Ion channel screening: advances in technologies and analysis

This issue provides a comprehensive picture of the most recent technological advances in the field of ion channel screening. Ion channels are proteins that form pores in cell membranes. They are involved in the control of many fundamental physiological processes in various tissues and alterations in their functions give rise to pathological conditions. Ion channels were discovered in the membrane of electrically excitable cells such as neurons, cardiomyocytes, and skeletal muscle fibers and, for decades, drugs modulating cell excitability have been targeted by the pharmaceutical industry. Ion channels also play many roles in non-excitable tissues. Approximately 13% of marketed drugs act on ion channels (Clare, 2010) and new ion channel screening technologies continue to be developed to discover new drugs.

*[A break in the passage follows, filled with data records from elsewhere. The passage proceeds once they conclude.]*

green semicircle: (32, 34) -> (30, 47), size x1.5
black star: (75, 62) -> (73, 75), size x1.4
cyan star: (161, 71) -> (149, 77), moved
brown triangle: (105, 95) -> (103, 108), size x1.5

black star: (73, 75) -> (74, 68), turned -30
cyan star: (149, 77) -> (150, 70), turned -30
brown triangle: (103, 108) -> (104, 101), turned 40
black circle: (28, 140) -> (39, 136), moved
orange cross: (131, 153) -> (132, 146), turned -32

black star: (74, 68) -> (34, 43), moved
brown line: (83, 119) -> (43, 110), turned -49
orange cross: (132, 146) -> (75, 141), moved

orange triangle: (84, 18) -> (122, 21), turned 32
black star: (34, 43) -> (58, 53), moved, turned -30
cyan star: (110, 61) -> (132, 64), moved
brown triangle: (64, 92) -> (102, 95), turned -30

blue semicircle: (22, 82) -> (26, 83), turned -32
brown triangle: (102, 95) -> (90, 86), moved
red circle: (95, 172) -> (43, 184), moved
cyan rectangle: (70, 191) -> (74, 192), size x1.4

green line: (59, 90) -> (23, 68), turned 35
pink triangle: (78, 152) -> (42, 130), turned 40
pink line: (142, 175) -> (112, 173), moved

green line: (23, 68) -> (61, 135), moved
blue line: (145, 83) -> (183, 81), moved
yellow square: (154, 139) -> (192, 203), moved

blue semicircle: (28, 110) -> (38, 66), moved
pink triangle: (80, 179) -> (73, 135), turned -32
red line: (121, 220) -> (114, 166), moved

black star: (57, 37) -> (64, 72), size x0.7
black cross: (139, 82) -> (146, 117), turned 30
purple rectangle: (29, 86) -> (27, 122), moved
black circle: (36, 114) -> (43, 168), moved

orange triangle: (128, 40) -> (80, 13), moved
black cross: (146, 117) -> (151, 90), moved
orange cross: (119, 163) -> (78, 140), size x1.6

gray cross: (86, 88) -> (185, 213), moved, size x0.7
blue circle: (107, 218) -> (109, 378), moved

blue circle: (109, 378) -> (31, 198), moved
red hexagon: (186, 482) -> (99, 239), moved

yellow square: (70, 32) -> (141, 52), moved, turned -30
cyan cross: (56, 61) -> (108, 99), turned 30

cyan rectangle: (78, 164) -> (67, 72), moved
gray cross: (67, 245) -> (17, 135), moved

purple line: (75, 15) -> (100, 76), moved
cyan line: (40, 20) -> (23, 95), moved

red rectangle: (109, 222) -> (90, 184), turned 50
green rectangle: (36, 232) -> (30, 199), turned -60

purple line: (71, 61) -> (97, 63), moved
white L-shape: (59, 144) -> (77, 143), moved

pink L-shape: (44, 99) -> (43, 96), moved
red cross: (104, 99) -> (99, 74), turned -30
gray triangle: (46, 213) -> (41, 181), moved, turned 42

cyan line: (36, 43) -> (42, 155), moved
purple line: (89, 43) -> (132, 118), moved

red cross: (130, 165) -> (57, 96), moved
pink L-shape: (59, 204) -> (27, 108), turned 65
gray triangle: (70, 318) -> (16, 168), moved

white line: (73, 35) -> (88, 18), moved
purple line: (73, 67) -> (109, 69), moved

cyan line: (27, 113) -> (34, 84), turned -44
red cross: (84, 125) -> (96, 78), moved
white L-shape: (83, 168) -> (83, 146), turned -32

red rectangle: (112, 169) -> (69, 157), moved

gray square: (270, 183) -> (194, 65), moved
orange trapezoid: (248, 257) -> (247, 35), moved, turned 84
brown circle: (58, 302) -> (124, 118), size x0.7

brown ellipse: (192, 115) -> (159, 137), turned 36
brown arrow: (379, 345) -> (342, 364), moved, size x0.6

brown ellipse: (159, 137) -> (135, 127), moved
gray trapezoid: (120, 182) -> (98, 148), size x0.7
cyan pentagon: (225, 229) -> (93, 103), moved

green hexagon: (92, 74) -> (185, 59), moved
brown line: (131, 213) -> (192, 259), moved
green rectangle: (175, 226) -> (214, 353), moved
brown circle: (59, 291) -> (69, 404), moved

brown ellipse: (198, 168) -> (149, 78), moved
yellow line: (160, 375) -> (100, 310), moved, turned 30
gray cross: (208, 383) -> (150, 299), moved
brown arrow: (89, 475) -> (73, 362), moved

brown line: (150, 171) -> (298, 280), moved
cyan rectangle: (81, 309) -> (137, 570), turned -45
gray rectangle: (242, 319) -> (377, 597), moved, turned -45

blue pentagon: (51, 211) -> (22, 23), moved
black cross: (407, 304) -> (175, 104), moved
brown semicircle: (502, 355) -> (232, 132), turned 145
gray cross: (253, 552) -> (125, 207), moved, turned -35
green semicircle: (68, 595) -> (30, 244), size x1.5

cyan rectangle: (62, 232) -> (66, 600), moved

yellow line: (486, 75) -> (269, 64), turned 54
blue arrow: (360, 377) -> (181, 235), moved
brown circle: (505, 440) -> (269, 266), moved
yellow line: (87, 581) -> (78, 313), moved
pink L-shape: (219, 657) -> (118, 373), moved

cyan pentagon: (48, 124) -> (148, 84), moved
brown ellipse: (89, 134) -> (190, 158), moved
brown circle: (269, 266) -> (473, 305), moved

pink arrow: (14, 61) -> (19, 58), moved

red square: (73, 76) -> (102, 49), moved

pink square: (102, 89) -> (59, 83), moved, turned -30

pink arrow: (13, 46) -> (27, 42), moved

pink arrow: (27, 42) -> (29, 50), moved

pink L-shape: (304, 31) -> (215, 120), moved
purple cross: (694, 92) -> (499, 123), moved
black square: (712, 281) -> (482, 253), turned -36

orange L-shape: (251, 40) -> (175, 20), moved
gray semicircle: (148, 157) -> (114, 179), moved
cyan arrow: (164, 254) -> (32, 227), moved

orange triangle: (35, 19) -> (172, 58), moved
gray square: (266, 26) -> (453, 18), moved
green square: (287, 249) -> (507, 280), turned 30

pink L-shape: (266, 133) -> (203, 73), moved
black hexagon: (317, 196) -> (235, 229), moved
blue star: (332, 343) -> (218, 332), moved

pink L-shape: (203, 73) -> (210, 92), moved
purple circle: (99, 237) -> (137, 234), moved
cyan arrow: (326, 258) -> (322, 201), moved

Patch-clamp is the gold standard technique to record ion channel activity (Hamill et al., 1981). The costs associated with this technique, however, are high as a result of the need for top-quality equipment (e.g., anti-vibrating table, micromanipulator, microscope with IR-CCD camera), highly trained personnel, and low throughput. Over the years, there have been attempts to build devices to increase throughput, notably with automated electrophysiology systems. Such systems have revolutionized ion channel drug discovery by enabling the screening of numerous compounds on many types of ion channels and cellular models. These systems have also been important for safety pharmacology testing of many types of ion channels. These methods, however, need improvements with respect to throughput, quality of the electrophysiological recordings and the physiological cellular models used for drugs and safety testing.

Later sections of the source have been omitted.